▸ INSTRUCTIONS FOR THE TASK
The required output is the exact text of the lines from the line containing "1、据悉，现阶段Chiron的量产排期在未来7年内已满，因" through the final line below, inclusive, without pictures.

▸ SUPPLIED DATA
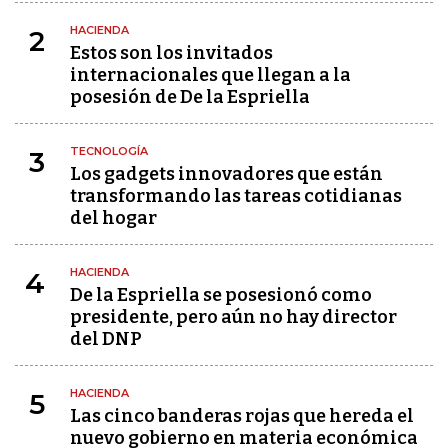
HACIENDA
2
Estos son los invitados
internacionales que llegan a la
posesión de De la Espriella
TECNOLOGÍA
3
Los gadgets innovadores que están
transformando las tareas cotidianas
del hogar
HACIENDA
4
De la Espriella se posesionó como
presidente, pero aún no hay director
del DNP
HACIENDA
5
Las cinco banderas rojas que hereda el
nuevo gobierno en materia económica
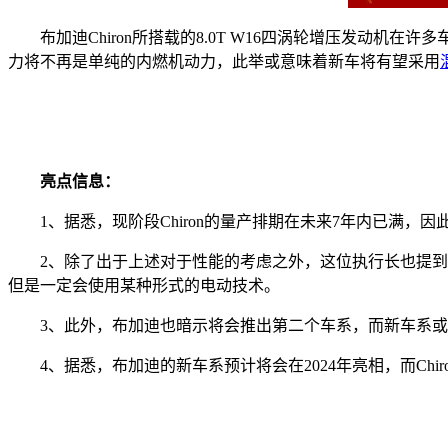
布加迪Chiron所搭载的8.0T W16四涡轮增压发动机在许
力将不再是单纯的内燃机动力，此举或意味着新车将有望采用
亮点信息：
1、据悉，现阶段Chiron的量产排期在未来7年内已满，因
2、除了出于上述对于性能的考虑之外，这位执行长也提
但是一定会使用某种形式的电动技术。
3、此外，布加迪也暗示将会推出第二个车系，而新车系或将
4、据悉，布加迪的新车系预计将会在2024年亮相，而Chi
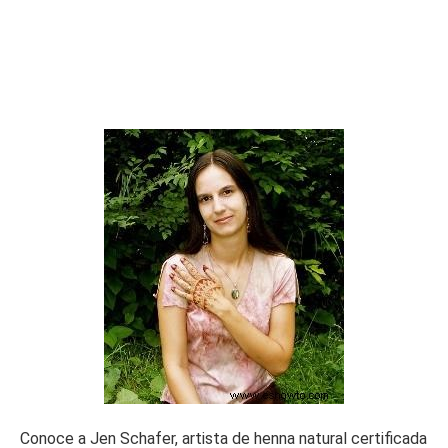
Conoce a Jen Schafer, artista de henna natural certificada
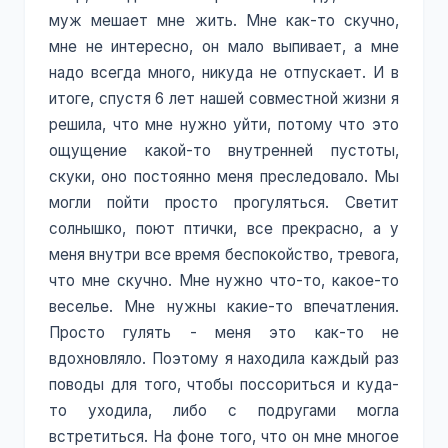
муж мешает мне жить. Мне как-то скучно,
мне не интересно, он мало выпивает, а мне
надо всегда много, никуда не отпускает. И в
итоге, спустя 6 лет нашей совместной жизни я
решила, что мне нужно уйти, потому что это
ощущение какой-то внутренней пустоты,
скуки, оно постоянно меня преследовало. Мы
могли пойти просто прогуляться. Светит
солнышко, поют птички, все прекрасно, а у
меня внутри все время беспокойство, тревога,
что мне скучно. Мне нужно что-то, какое-то
веселье. Мне нужны какие-то впечатления.
Просто гулять - меня это как-то не
вдохновляло. Поэтому я находила каждый раз
поводы для того, чтобы поссориться и куда-
то уходила, либо с подругами могла
встретиться. На фоне того, что он мне многое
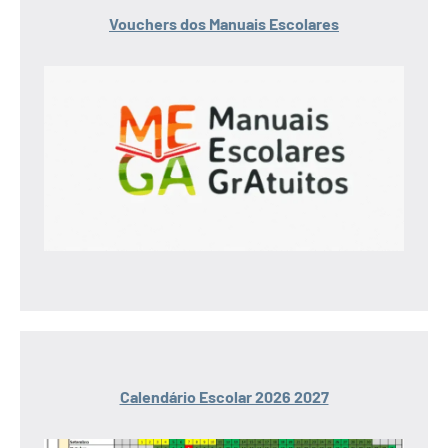
Vouchers dos Manuais Escolares
Calendário Escolar 2026 2027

▸ TASK RESPONSE
1、据悉，现阶段Chiron的量产排期在未来7年内已满，因
2、除了出于上述对于性能的考虑之外，这位执行长也提
但是一定会使用某种形式的电动技术。
3、此外，布加迪也暗示将会推出第二个车系，而新车系或将
4、据悉，布加迪的新车系预计将会在2024年亮相，而Chi
Conoce a Jen Schafer, artista de henna natural certificada
муж мешает мне жить. Мне как-то скучно,
мне не интересно, он мало выпивает, а мне
надо всегда много, никуда не отпускает. И в
итоге, спустя 6 лет нашей совместной жизни я
решила, что мне нужно уйти, потому что это
ощущение какой-то внутренней пустоты,
скуки, оно постоянно меня преследовало. Мы
могли пойти просто прогуляться. Светит
солнышко, поют птички, все прекрасно, а у
меня внутри все время беспокойство, тревога,
что мне скучно. Мне нужно что-то, какое-то
веселье. Мне нужны какие-то впечатления.
Просто гулять - меня это как-то не
вдохновляло. Поэтому я находила каждый раз
поводы для того, чтобы поссориться и куда-
то уходила, либо с подругами могла
встретиться. На фоне того, что он мне многое
Vouchers dos Manuais Escolares
Calendário Escolar 2026 2027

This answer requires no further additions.